• [What you need to do]:
Find the word "Fiber" in the records below. List each line containing it.
Data for analysis: Begin
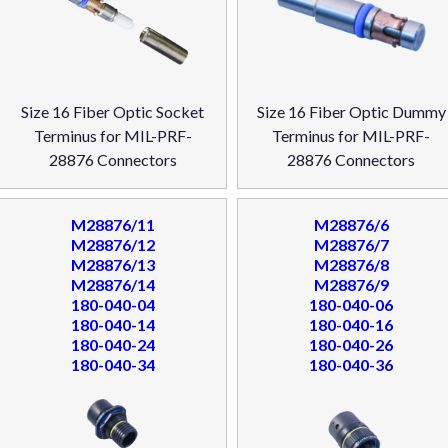
Size 16 Fiber Optic Socket
Size 16 Fiber Optic Dummy
Terminus for MIL-PRF-
Terminus for MIL-PRF-
28876 Connectors
28876 Connectors
M28876/11
M28876/6
M28876/12
M28876/7
M28876/13
M28876/8
M28876/14
M28876/9
180-040-04
180-040-06
180-040-14
180-040-16
180-040-24
180-040-26
180-040-34
180-040-36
Data for analysis: End
• [Expected answer]:
Size 16 Fiber Optic Socket
Size 16 Fiber Optic Dummy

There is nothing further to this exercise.